Abrahamson, Eric, & Freedman, David H. A Perfect Mess: The hidden benefits of disorder
Weidenfeld & Nicolson
In life, there are tidy, organised people, with lives like a showroom. And there are the rest of us.
A lot of readers will be seduced by a title suggesting affirmation of their clutter. In a world of storage and Martha Stewart, here emerges an antidote. Sick of disorder guilt? Abrahamson and Freedman will make you feel better. Not enamoured with the proclamations of neat nazis, they weave a scruffy yarn in favour of living with at least a little clutter.
An interesting theory, apparent to anyone who prefers their own piles-of-stuff-on-the-desk system to an empty surface. But this is a highly protracted premise, and mess is difficult to define. A Perfect Mess is crammed with examples of the benefits of a messy approach to life (the authors’ bias is crystal clear). Some are inspiring, such as the hardware and bookstores that succeed in defiance of market models. Others are hokey, or hopelessly vague: in the chapter titled Optimising Mess, jaywalking is deemed beneficial to cities. But only some jaywalking, and only some cities.
And across all these examples, the net is cast so wide it stretches and breaks. When you find yourself reading about speed humps vs bumps in the latter pages of a long, business-focussed book about mess and disorder, well, you’re a long way fromKansas, Dorothy.

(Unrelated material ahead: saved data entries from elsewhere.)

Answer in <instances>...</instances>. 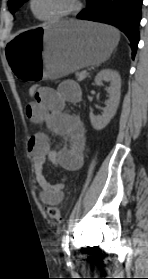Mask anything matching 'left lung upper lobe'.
I'll list each match as a JSON object with an SVG mask.
<instances>
[{
    "mask_svg": "<svg viewBox=\"0 0 148 279\" xmlns=\"http://www.w3.org/2000/svg\"><path fill=\"white\" fill-rule=\"evenodd\" d=\"M28 0H9L8 6L11 13H13L17 8H19L24 2Z\"/></svg>",
    "mask_w": 148,
    "mask_h": 279,
    "instance_id": "1",
    "label": "left lung upper lobe"
}]
</instances>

It’s untidily organised, too, with floppy structure meandering drunkenly across subjects, theories, and examples. This makes it even freakier when the authors get all academic on you and introduce their quirky lists. Twelve different types of mess range from “time sprawl” to “distortion”. Types of messy and neat people include “order terrorist” and “mess savant”.
Merely gauche when categorising, A Perfect Mess is insufferable when wielding a broad stereotype. Professional organisers are bad; messy retailers good. Germans are intolerant of mess and expect order, inJapan they are “quicker to get rid of old possessions to make room for the new”, while the French are hyperofficious. Sweeping proclamations, tainted by neither vigorous research nor balanced argument.
It has to be said: this book is a mess.